Honestly, the cinetrix may have to break down and study German after all, because I'm certain that there's a term for the weird homesickness you feel when you watch a movie set somewhere you know as well as your own name. A pal nailed the English translation, complete with a superabundance of capital letters: "I'm a sucker for Places I Know in the Movies."
Until last night, the 'Fesser had never seen Good Will Hunting. So what, you say. Big deal. Plenty of people haven't.
But he grew up in the same city as Matt and Ben, and I've spent a good stretch of my adult life there, so we inhabit the locals' unique position of appreciating the little things that a movie shot--at least partially--on location can get right. Or really wrong. Nothing can shatter that critical suspension of disbelief moviegoing hinges on faster than a false note.
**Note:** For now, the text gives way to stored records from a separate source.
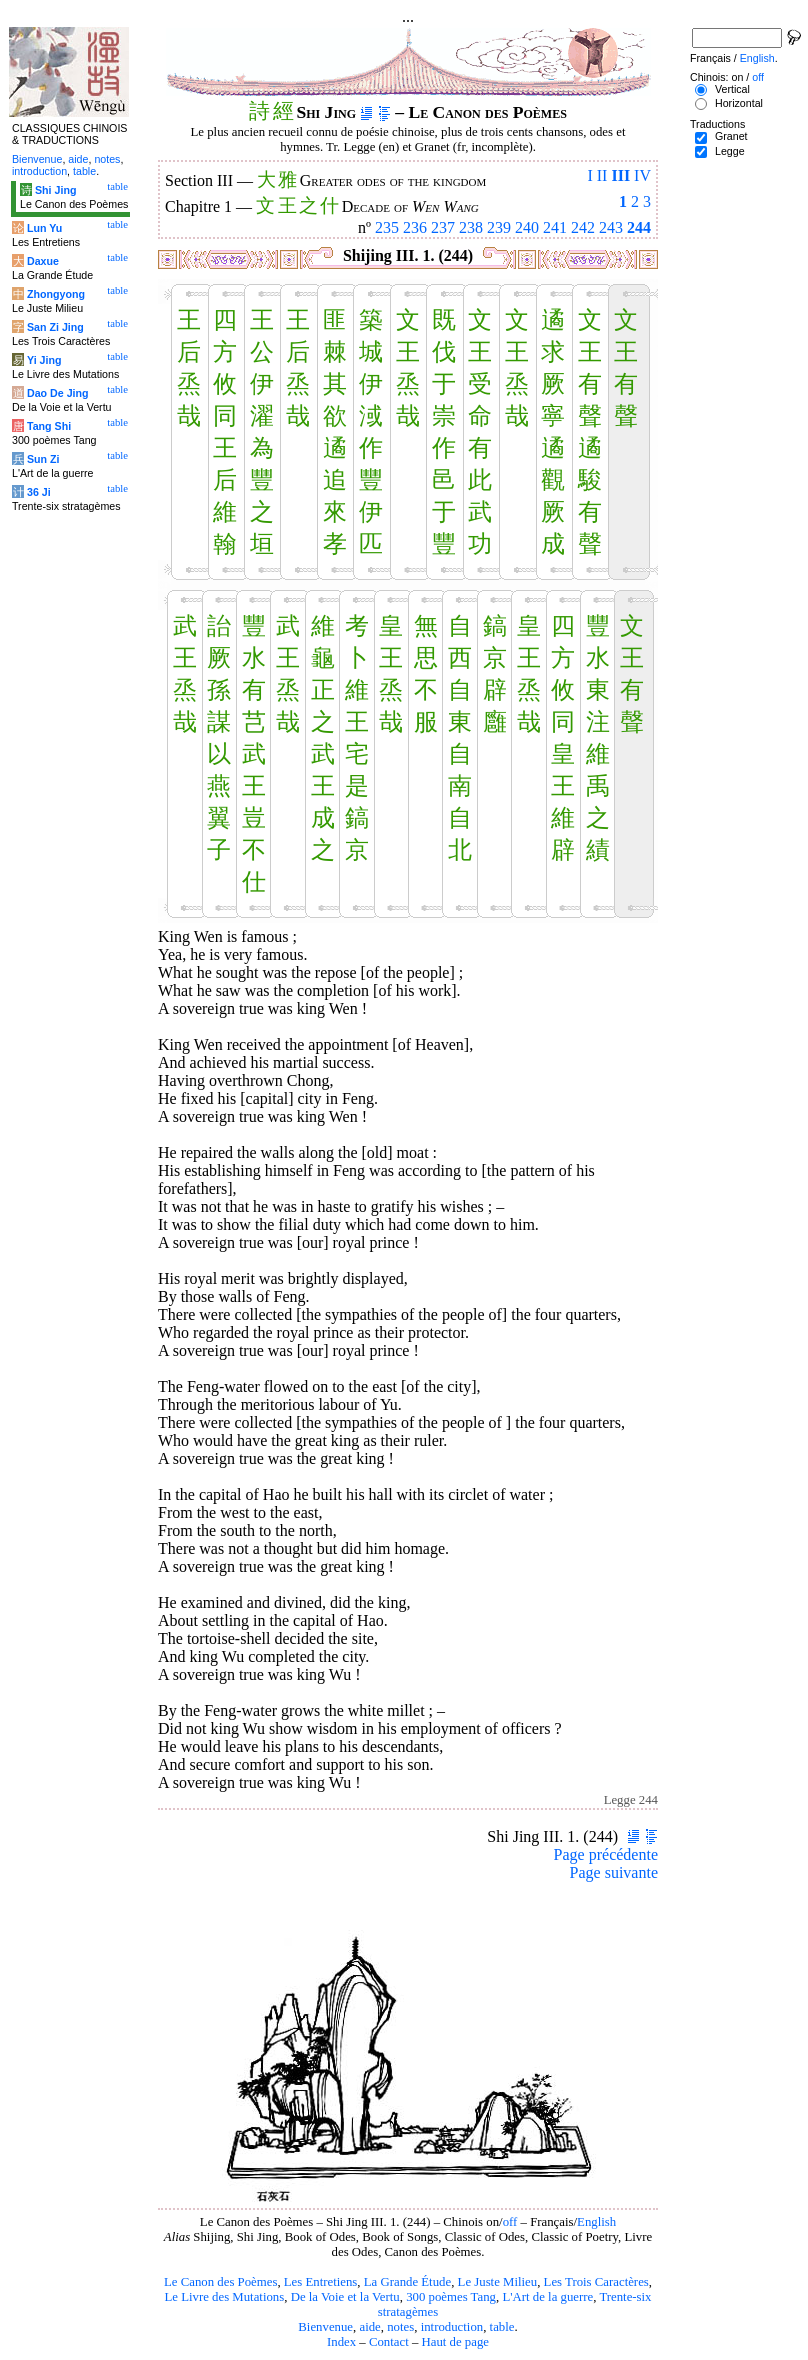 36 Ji (39, 492)
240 (527, 227)
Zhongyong (56, 294)
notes (400, 2327)
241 (555, 227)
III (620, 175)
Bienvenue (325, 2327)
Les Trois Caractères (596, 2282)
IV (642, 175)
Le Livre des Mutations (224, 2297)
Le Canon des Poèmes (220, 2282)
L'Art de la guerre (547, 2297)
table (502, 2327)
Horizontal (739, 103)
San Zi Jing (55, 327)
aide (369, 2327)
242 (583, 227)
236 (415, 227)
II (602, 175)
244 (639, 227)
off (510, 2222)
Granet (731, 136)
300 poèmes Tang (451, 2297)
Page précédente (606, 1854)
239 (499, 227)
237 (443, 227)
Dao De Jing (58, 393)
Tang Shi (49, 426)
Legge (730, 151)
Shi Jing (55, 190)
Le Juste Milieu (498, 2282)
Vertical (732, 89)
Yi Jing (44, 360)
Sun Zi (43, 459)
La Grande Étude (407, 2282)
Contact (389, 2342)
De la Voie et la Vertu (345, 2297)
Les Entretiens (321, 2282)
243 (611, 227)
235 (387, 227)
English (596, 2222)
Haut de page (456, 2342)
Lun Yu (44, 228)
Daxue (43, 261)
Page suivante (614, 1872)
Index (341, 2342)
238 (471, 227)
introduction (452, 2327) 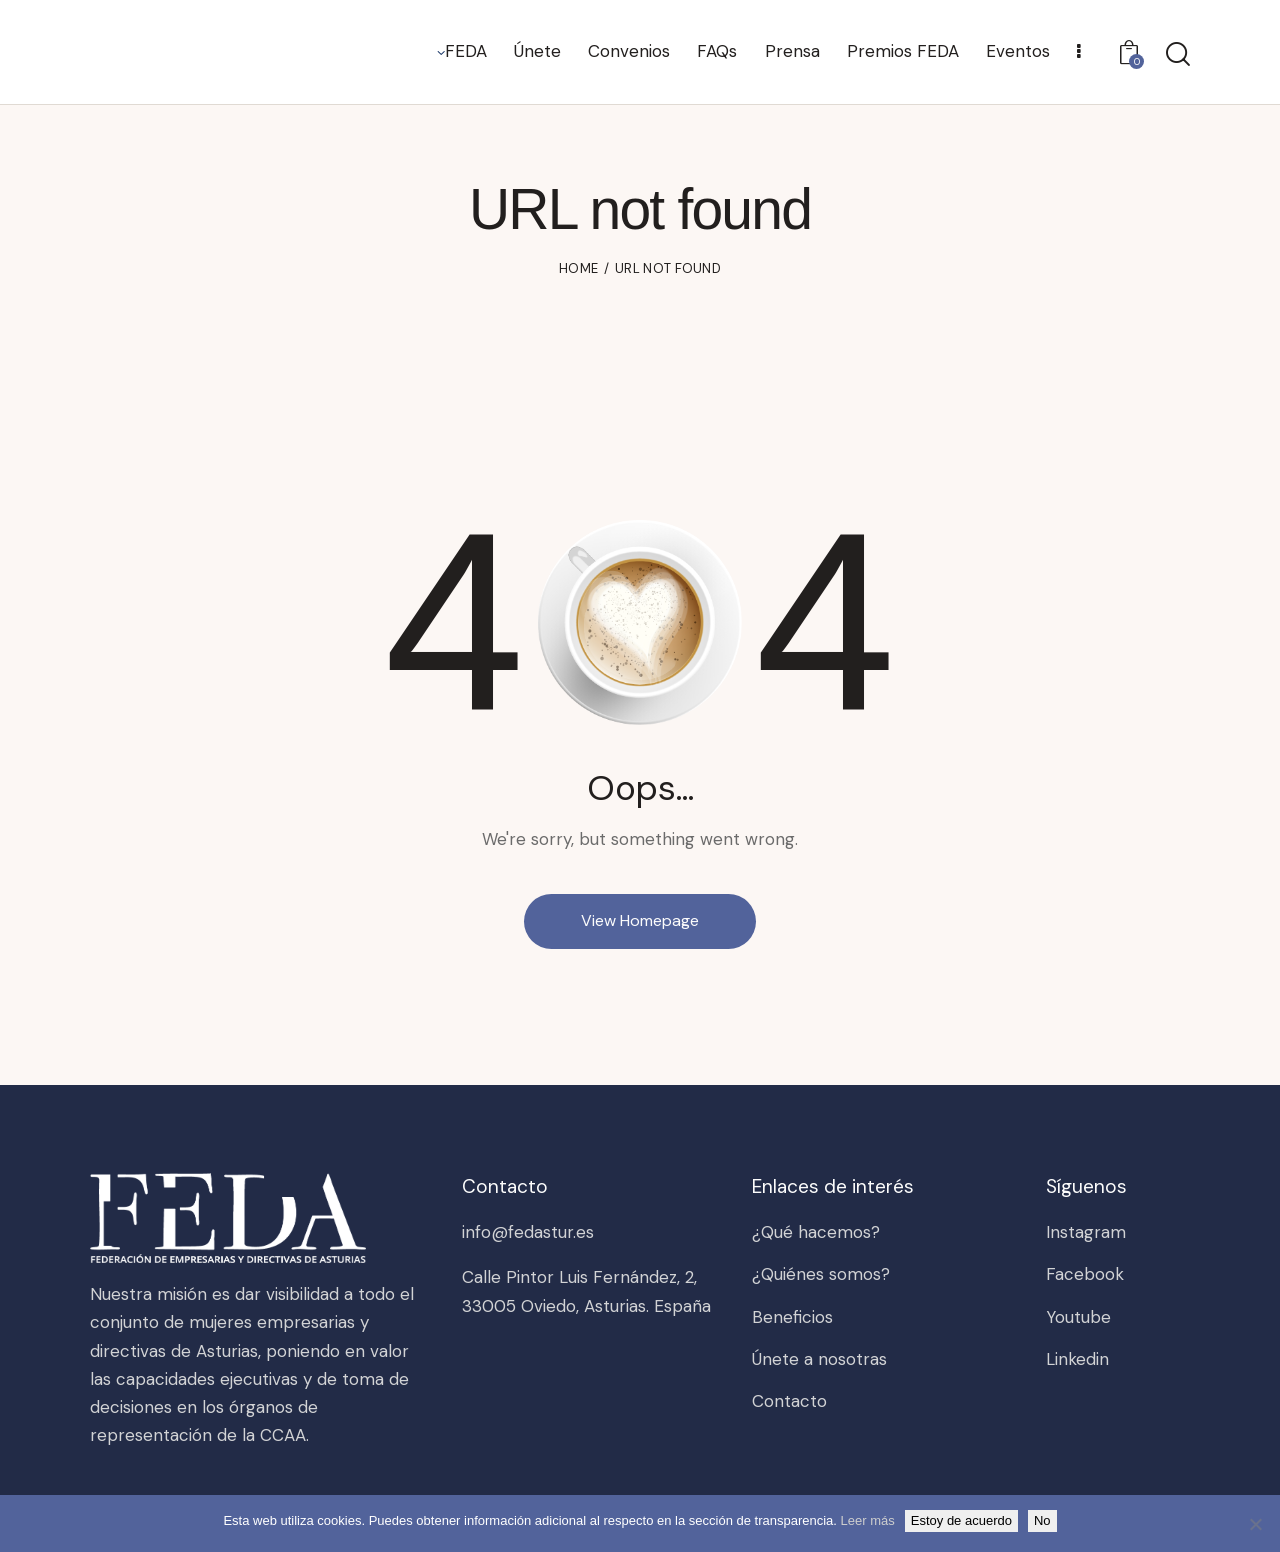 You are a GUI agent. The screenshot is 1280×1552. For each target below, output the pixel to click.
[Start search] (1178, 54)
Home (578, 268)
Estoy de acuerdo (961, 1520)
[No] (1255, 1524)
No (1042, 1520)
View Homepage (640, 920)
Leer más (868, 1520)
God is in the details. A good example of getting it right is the decor of the bar in the movie Beautiful Girls, which was set in Massachusetts, even though it was shot in Minnesota [they thought they'd have guaranteed snow there. Didn't happen.] Behind the bar were portraits of the pope and JFK. Just like you'd see stepping into any old-man bar in the commonwealth. I think it's part of the publican's license here. See, little things.
A roll call of the things gotten right in Good Will Hunting would be long, much longer than those for With Honors, Legally Blonde, Soul Man, or pretty much any movie set even partially in Cambridge going back to The Paper Chase and Love Story. There's a surprising amount of fidelity given that Damon and Affleck had next to no pull at that point in their careers to insist on anything. The red line subway cars have the old molded plastic seats, and the guy hawking the homeless newspaper in the background of a couple of shots is real--you can see him most any day, right there.
But I'm thinking about just two details today. The "Hahvahd bah" where Damon's Will first meets Minnie Driver's Skylar is the late, lamented Bow and Arrow Pub, a rare joint in the increasingly Disneyfied environs of Harvard Square where town and gown rubbed elbows while they drank dollar drafts and played Pop-A-Shot. The bar really was next to the Baskin-Robbins of "How'd you like them apples?" fame. It, and the Tasty--the greasy late-night burger joint where Will and Skylar first kiss--have since been forced out of existence by their landlord [Harvard]. But they remain suspended forever in the amber of celluloid because someone along the way insisted that real locations be used.
Mein gute, that sure was a long-winded way to say that the impending release of a certain holiday movie starring America's Sweetheart and her maidens in waiting is making me really anxious. Folks in the psych profession call when an analysand brings up the most important topic at the very end of the session a doorknob moment, I think. Which seems like something that would sound better... in French.